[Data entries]
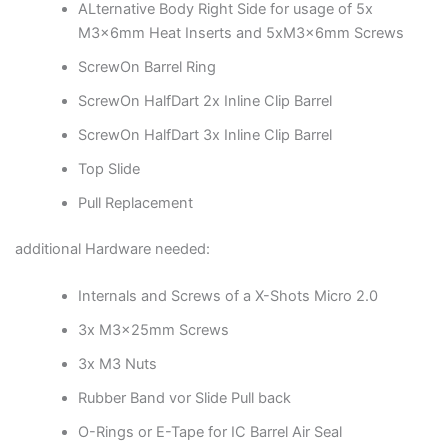
ALternative Body Right Side for usage of 5x
M3x6mm Heat Inserts and 5xM3x6mm Screws
ScrewOn Barrel Ring
ScrewOn HalfDart 2x Inline Clip Barrel
ScrewOn HalfDart 3x Inline Clip Barrel
Top Slide
Pull Replacement
additional Hardware needed:
Internals and Screws of a X-Shots Micro 2.0
3x M3x25mm Screws
3x M3 Nuts
Rubber Band vor Slide Pull back
O-Rings or E-Tape for IC Barrel Air Seal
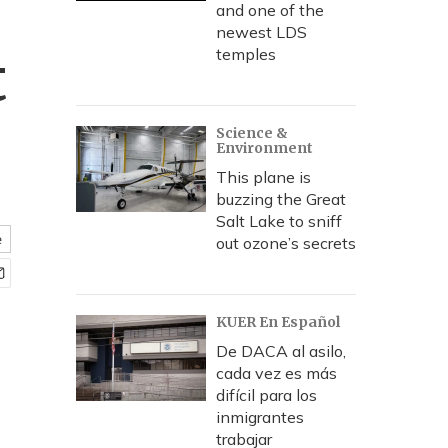
and one of the
newest LDS
t
temples
Science &
Environment
This plane is
buzzing the Great
Salt Lake to sniff
e
out ozone’s secrets
KUER En Español
De DACA al asilo,
cada vez es más
difícil para los
inmigrantes
trabajar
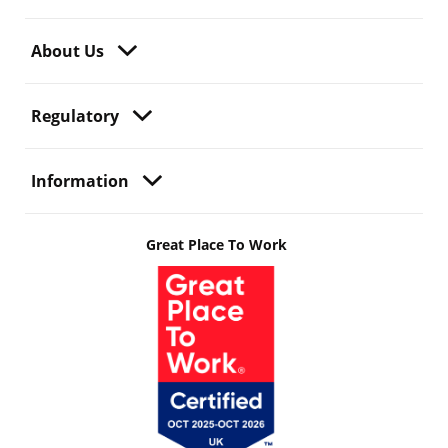
About Us
Regulatory
Information
Great Place To Work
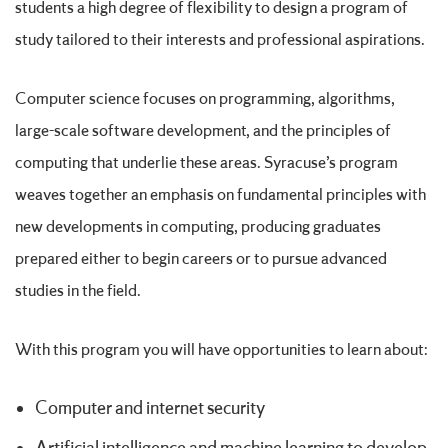
students a high degree of flexibility to design a program of
study tailored to their interests and professional aspirations.
Computer science focuses on programming, algorithms,
large-scale software development, and the principles of
computing that underlie these areas. Syracuse’s program
weaves together an emphasis on fundamental principles with
new developments in computing, producing graduates
prepared either to begin careers or to pursue advanced
studies in the field.
With this program you will have opportunities to learn about:
Computer and internet security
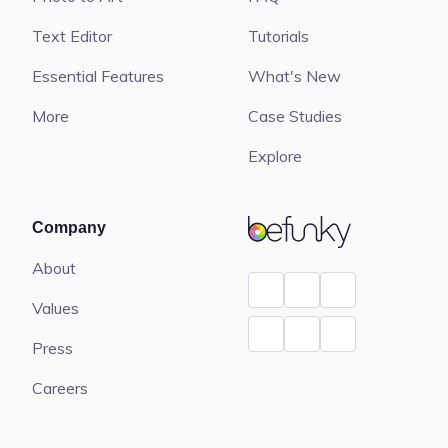
Text Editor
Tutorials
Essential Features
What's New
More
Case Studies
Explore
BeFunky
Company
About
Values
Press
Careers
Contact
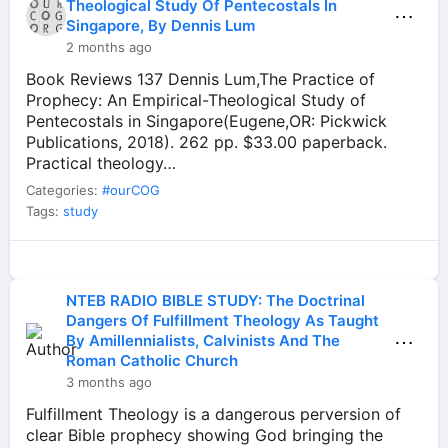
Theological Study Of Pentecostals In
⋯
Singapore, By Dennis Lum
2 months ago
Book Reviews 137 Dennis Lum,The Practice of
Prophecy: An Empirical-Theological Study of
Pentecostals in Singapore(Eugene,OR: Pickwick
Publications, 2018). 262 pp. $33.00 paperback.
Practical theology…
Categories:
#ourCOG
Tags:
study
NTEB RADIO BIBLE STUDY: The Doctrinal
Dangers Of Fulfillment Theology As Taught
⋯
By Amillennialists, Calvinists And The
Roman Catholic Church
3 months ago
Fulfillment Theology is a dangerous perversion of
clear Bible prophecy showing God bringing the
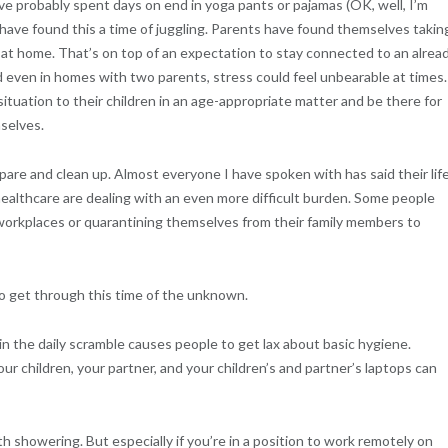
’ve probably spent days on end in yoga pants or pajamas (OK, well, I’m
e have found this a time of juggling. Parents have found themselves takin
n at home. That’s on top of an expectation to stay connected to an alrea
nd even in homes with two parents, stress could feel unbearable at times.
 situation to their children in an age-appropriate matter and be there for
selves.
are and clean up. Almost everyone I have spoken with has said their lif
healthcare are dealing with an even more difficult burden. Some people
r workplaces or quarantining themselves from their family members to
to get through this time of the unknown.
 the daily scramble causes people to get lax about basic hygiene.
 children, your partner, and your children’s and partner’s laptops can
 showering. But especially if you’re in a position to work remotely on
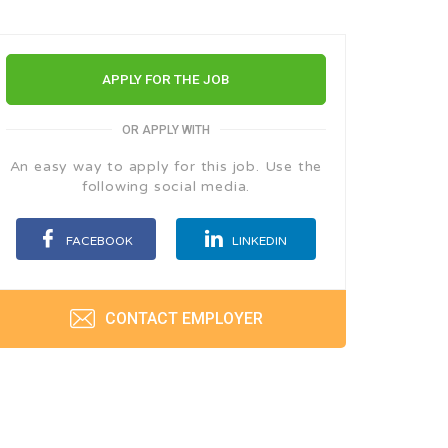
APPLY FOR THE JOB
OR APPLY WITH
An easy way to apply for this job. Use the
following social media.
FACEBOOK
LINKEDIN
CONTACT EMPLOYER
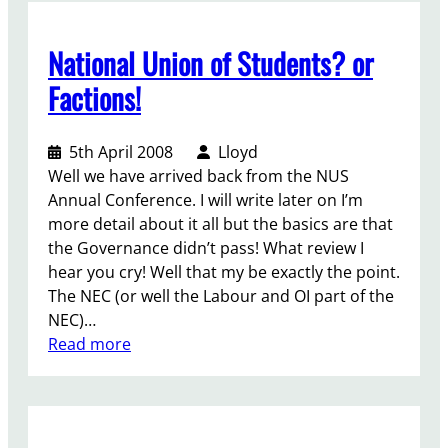
n
o
National Union of Students? or
n
t
Factions!
h
e
5th April 2008
Lloyd
A
Well we have arrived back from the NUS
m
Annual Conference. I will write later on I’m
p
more detail about it all but the basics are that
h
the Governance didn’t pass! What review I
i
hear you cry! Well that my be exactly the point.
t
The NEC (or well the Labour and OI part of the
h
NEC)…
e
:
Read more
a
N
t
a
r
t
e
i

◆ EXERCISE REQUIREMENTS ◆
Show the lines of the data that hold the word "from".

◆ ANSWER FOR THIS EXERCISE ◆
r workplaces or quarantining themselves from their family members to
Well we have arrived back from the NUS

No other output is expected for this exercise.